I am trying to connect my MongoDB instance to spark in databricks using the mongo spark connector v10.1.0. I am able to connect to MongoDB through a MongoClient instance with the same connection string that I am trying to load into spark through the connection.uri option. The connection string I am using follows the convention below.
f"mongodb://{username}:{password}@{host}/?replicaSet={replicaSet}&readPreference={readPreference}&authSource={authSource}&tls=true&tlsCAFile={tlsCAFile path}&tlsCertificateKeyFile={tlsCertificateKeyFile path}"
Here are my spark configurations that I am using and the way I am trying to connect.

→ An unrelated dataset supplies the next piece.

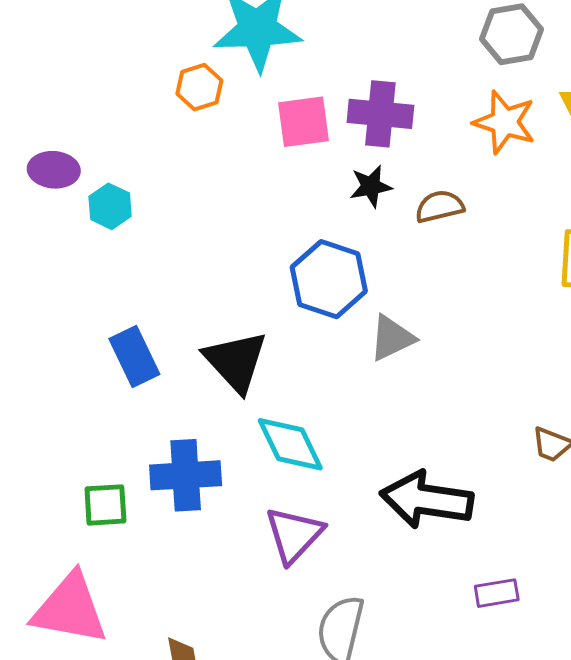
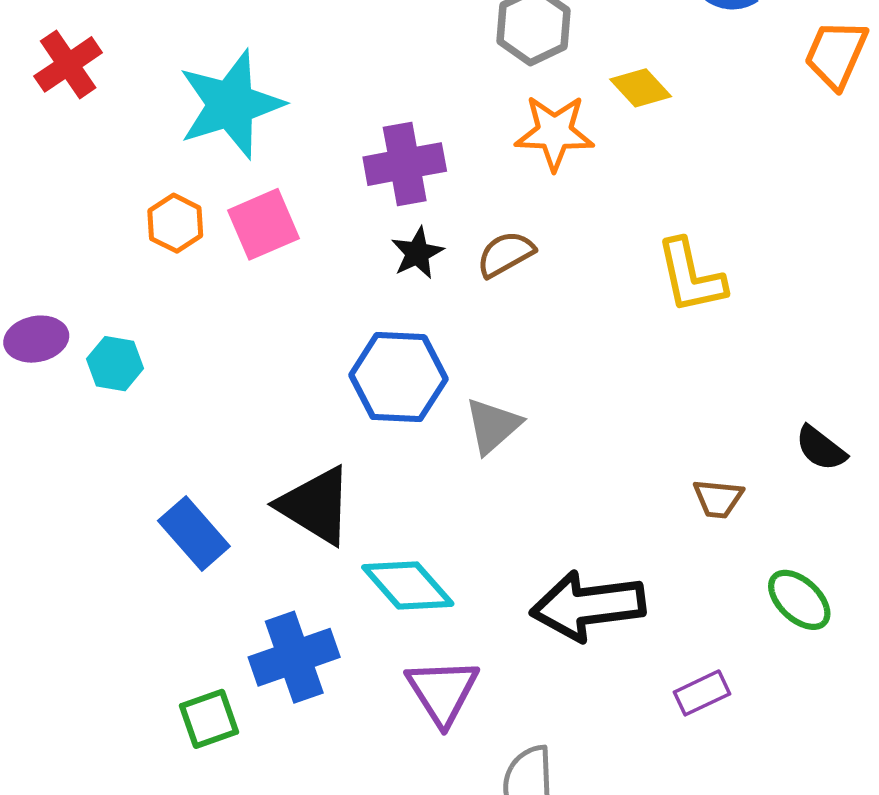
orange hexagon: (199, 87) -> (175, 223), moved
pink square: (303, 122) -> (264, 224), moved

self.spark = SparkSession.builder \
.config("spark.jars.packages", "org.mongodb.spark:mongo-spark-connector:10.1.0") \
.appName("APP NAME") \
.getOrCreate()
df = self.spark.read.format("mongodb") \
.option("connection.uri", connection_string) \
.option("database", <DB NAME>) \
.option("collection", <COLLECTION NAME>) \
.load()
Here is the error I am running into
exception={com.mongodb.MongoSocketWriteException: Exception sending message}, caused by {javax.net.ssl.SSLHandshakeException: PKIX path building failed: sun.security.provider.certpath.SunCertPathBuilderException: unable to find valid certification path to requested target}, caused by {sun.security.validator.ValidatorException: PKIX path building failed: sun.security.provider.certpath.SunCertPathBuilderException: unable to find valid certification path to requested target}, caused by {sun.security.provider.certpath.SunCertPathBuilderException: unable to find valid certification path to requested target}}]